= Task prompt =
How many lines in the records below contain the word "všetky"? Answer with the number alone.

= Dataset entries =
+ + +
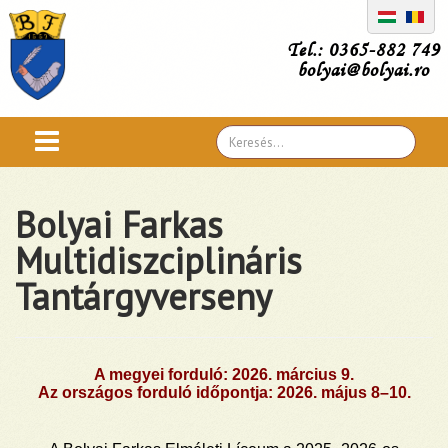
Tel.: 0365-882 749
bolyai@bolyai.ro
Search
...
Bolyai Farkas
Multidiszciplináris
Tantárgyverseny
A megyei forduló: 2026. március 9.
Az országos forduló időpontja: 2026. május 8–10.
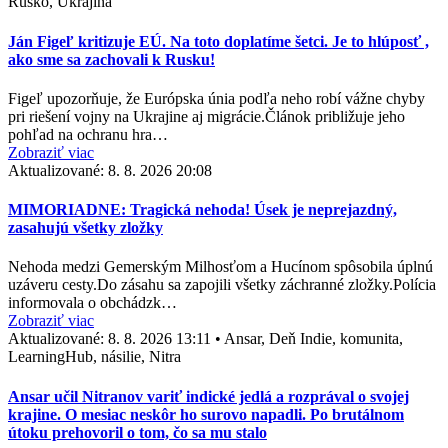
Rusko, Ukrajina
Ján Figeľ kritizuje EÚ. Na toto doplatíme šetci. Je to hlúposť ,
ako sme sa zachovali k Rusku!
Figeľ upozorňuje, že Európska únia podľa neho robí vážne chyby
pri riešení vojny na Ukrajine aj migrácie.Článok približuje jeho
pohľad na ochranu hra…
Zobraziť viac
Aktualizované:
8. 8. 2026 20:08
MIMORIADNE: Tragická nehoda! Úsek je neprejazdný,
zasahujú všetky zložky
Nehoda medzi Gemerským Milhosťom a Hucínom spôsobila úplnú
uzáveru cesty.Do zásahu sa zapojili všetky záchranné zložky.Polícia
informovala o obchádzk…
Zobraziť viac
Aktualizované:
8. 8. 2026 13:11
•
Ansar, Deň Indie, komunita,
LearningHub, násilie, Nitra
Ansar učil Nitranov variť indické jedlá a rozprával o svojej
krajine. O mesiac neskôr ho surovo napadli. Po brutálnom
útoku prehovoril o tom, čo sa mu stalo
+ + +
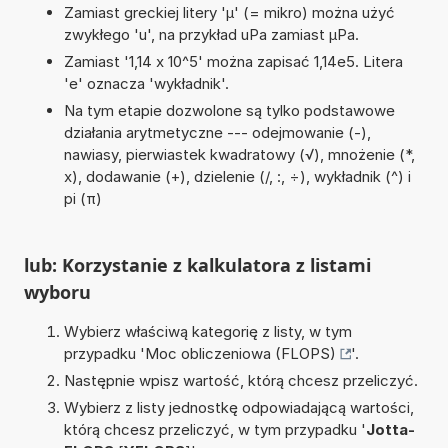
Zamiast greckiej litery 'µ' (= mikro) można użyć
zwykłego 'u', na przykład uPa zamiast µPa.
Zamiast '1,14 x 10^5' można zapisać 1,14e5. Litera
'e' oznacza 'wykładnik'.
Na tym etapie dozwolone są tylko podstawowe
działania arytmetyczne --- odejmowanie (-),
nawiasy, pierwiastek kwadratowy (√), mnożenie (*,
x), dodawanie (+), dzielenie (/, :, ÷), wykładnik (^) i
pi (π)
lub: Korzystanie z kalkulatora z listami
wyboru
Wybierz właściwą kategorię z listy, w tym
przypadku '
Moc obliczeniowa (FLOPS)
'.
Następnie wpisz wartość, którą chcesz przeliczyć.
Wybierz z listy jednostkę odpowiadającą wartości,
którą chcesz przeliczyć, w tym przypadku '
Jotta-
+ + +
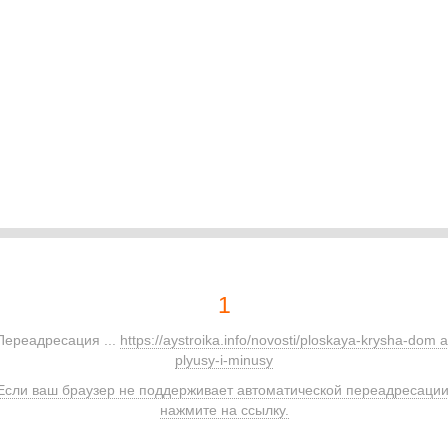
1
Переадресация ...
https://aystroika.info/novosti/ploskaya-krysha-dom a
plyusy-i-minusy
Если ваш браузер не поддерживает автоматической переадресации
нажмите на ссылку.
+ + +
= Result of this task =
2